**What to work on:**
Copy, from the data below, every line that has "Foster" in it.

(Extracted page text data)
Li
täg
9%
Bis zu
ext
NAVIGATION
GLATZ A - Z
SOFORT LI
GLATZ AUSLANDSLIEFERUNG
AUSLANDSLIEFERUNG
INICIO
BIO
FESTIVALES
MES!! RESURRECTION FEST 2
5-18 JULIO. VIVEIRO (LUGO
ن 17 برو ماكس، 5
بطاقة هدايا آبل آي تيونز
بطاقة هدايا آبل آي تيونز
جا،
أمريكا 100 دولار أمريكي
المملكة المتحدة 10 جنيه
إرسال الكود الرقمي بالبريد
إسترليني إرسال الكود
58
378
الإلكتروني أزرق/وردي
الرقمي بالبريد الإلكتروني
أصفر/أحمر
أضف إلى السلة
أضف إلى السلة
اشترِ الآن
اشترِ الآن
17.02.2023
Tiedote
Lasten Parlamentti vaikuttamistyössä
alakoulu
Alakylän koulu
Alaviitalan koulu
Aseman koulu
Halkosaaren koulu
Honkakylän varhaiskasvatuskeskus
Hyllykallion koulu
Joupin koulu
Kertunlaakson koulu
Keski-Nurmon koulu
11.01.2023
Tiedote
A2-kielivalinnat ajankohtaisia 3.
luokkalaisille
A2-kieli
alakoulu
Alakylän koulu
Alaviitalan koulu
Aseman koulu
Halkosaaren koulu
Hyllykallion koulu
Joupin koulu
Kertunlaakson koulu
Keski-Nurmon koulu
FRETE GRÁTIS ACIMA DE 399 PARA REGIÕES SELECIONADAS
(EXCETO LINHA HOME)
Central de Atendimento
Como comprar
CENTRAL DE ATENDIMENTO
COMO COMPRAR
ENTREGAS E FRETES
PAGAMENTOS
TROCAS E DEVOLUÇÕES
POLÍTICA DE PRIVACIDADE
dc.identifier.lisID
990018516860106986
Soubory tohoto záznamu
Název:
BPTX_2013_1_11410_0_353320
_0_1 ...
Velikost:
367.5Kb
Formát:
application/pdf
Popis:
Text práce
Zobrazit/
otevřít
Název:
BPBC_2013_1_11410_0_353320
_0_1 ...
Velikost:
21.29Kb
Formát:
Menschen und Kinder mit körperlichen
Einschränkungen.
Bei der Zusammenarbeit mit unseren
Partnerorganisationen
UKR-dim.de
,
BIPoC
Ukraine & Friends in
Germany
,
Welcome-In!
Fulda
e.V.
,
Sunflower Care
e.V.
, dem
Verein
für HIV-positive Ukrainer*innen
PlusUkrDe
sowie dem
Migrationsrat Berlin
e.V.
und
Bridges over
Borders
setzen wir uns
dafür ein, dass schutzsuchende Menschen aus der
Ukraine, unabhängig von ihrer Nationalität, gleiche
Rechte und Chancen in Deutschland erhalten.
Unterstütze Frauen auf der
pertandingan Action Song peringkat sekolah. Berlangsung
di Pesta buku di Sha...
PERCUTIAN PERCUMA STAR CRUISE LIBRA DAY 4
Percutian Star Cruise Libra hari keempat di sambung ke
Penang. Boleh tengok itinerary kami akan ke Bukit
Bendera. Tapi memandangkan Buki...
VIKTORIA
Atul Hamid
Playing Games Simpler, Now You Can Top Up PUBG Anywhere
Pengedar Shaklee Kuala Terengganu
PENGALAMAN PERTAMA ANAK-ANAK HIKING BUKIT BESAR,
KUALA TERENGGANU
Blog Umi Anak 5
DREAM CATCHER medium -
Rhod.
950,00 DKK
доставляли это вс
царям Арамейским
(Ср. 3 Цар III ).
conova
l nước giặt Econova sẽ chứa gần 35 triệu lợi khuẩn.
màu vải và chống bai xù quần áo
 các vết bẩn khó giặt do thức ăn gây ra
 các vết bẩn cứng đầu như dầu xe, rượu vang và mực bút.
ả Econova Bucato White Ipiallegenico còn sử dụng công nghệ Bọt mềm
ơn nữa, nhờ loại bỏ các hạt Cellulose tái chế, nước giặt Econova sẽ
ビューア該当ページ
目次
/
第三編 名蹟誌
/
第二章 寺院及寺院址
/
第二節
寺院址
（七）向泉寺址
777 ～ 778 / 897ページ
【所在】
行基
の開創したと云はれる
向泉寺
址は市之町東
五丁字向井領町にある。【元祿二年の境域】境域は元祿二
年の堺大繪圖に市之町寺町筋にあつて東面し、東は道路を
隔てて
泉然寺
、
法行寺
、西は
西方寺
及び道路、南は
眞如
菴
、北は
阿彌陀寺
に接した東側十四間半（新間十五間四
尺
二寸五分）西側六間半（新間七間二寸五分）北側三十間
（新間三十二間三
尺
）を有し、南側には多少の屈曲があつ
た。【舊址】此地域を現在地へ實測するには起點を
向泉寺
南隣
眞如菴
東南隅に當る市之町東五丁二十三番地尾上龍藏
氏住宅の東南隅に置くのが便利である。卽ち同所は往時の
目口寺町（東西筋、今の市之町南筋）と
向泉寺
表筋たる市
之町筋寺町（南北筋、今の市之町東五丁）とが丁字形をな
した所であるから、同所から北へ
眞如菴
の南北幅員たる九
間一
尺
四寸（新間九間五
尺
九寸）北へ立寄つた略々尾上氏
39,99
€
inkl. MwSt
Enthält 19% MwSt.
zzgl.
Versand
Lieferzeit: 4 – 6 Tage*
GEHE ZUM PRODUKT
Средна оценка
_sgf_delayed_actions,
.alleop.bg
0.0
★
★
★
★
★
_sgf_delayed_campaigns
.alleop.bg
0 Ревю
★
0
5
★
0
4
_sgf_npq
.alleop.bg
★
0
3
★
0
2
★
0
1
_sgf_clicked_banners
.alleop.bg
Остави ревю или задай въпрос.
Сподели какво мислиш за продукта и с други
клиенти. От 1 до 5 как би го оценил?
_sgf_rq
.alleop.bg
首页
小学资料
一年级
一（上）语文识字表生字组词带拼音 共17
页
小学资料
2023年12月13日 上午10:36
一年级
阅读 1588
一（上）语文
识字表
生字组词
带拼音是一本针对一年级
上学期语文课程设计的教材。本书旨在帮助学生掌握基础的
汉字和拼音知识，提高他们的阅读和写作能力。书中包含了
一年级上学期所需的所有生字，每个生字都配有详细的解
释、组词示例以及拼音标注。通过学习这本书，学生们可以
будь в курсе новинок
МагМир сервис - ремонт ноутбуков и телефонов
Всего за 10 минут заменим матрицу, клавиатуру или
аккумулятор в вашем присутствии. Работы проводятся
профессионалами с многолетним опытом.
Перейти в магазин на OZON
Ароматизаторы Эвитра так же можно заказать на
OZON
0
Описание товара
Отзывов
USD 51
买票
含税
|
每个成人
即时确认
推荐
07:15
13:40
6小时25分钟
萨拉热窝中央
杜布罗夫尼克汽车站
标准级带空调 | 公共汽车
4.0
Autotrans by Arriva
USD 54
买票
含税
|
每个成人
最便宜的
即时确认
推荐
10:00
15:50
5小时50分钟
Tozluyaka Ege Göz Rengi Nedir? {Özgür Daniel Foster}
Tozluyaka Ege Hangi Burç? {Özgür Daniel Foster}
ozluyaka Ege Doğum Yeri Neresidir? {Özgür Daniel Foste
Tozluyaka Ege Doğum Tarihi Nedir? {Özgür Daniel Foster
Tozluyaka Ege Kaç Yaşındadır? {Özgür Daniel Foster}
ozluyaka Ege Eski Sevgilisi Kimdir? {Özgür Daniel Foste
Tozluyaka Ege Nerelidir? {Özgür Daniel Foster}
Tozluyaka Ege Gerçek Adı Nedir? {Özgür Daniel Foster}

**Response to the task:**
Tozluyaka Ege Göz Rengi Nedir? {Özgür Daniel Foster}
Tozluyaka Ege Hangi Burç? {Özgür Daniel Foster}
Tozluyaka Ege Doğum Tarihi Nedir? {Özgür Daniel Foster
Tozluyaka Ege Kaç Yaşındadır? {Özgür Daniel Foster}
Tozluyaka Ege Nerelidir? {Özgür Daniel Foster}
Tozluyaka Ege Gerçek Adı Nedir? {Özgür Daniel Foster}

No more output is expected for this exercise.